Time: 2pm-3pm, Monday, June 6, 2011

Place: CS Department Conference Room 225, Science Building, Queens College, CUNY

Speaker: Asad Sayeed (University of Maryland)

TITLE: A distributional and syntactic approach to fine-grained opinion

ABSTRACT: We consider the problem of finding {source, target, opinion}
triples in the IT business press as part of a larger social science
research program of analyzing the diffusion of IT innovations. In this
context, we can discern a list of innovations as targets from the domain
itself. We can then use this list as an anchor for finding the other
two members of the triple at a "fine-grained" level---paragraph contexts
or less.

We first demonstrate a vector space model for finding opinionated
contexts in which the innovation targets are mentioned. We can find
paragraph-level contexts by searching for an
"expresses-an-opinion-about" relation between sources and targets using
a supervised model with an SVM that uses features derived from a
general-purpose subjectivity lexicon and a corpus indexing tool. We show
that our algorithm correctly filters the domain relevant subset of
subjectivity terms so that they are more highly valued.

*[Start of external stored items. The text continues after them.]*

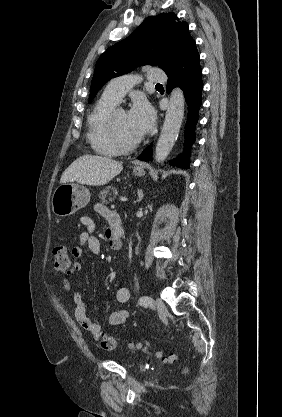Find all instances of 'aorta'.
<instances>
[{
    "instance_id": "1",
    "label": "aorta",
    "mask_w": 282,
    "mask_h": 417,
    "mask_svg": "<svg viewBox=\"0 0 282 417\" xmlns=\"http://www.w3.org/2000/svg\"><path fill=\"white\" fill-rule=\"evenodd\" d=\"M185 100L183 90L174 88L169 98L164 124L158 138L155 150L157 162H163L170 154L179 134L183 122Z\"/></svg>"
}]
</instances>
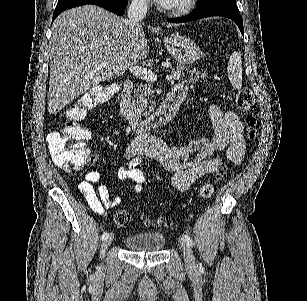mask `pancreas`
<instances>
[{
    "label": "pancreas",
    "instance_id": "cf45deb5",
    "mask_svg": "<svg viewBox=\"0 0 307 301\" xmlns=\"http://www.w3.org/2000/svg\"><path fill=\"white\" fill-rule=\"evenodd\" d=\"M169 66L172 68L171 64H169ZM174 72L180 74L179 78H175V80L187 78V80L192 82V80H199L200 78L199 70H190V68H187V66H181V64L173 66L171 74H174ZM152 88L153 84H151V82H141V84H137L134 90L133 104L136 106V112H141L144 116L154 112L156 106V102L153 100L154 94Z\"/></svg>",
    "mask_w": 307,
    "mask_h": 301
}]
</instances>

We then turn to identifying the opinion. Typically, opinions in opinion
mining are taken to be positive or negative. We discuss a crowd sourcing
technique developed to create the seed data describing human perception
of opinion bearing language needed for our supervised learning
algorithm. Our user interface successfully limited the meta-subjectivity
inherent in the task ("What is an opinion?") while reliably retrieving
relevant opinionated words using labour not expert in the domain.

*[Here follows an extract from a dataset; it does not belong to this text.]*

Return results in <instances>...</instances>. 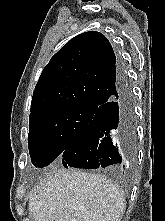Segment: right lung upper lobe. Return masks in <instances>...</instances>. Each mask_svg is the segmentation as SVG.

Finally, we developed a new data structure and modeling technique for
connecting targets with the correct within-sentence opinionated
language. Syntactic relatedness tries (SRTs) contain all paths from a
dependency graph of a sentence that connect a target expression to a
candidate opinionated word. We use factor graphs to model how far a
path through the SRT must be followed in order to connect the right
targets to the right words.

BIO: Asad Sayeed is finishing his PhD in computer science at the
University of Maryland, College Park. He has worked on problems spanning
a wide range of sub-fields in computational linguistics and information
extraction including sentiment analysis and named-entity detection.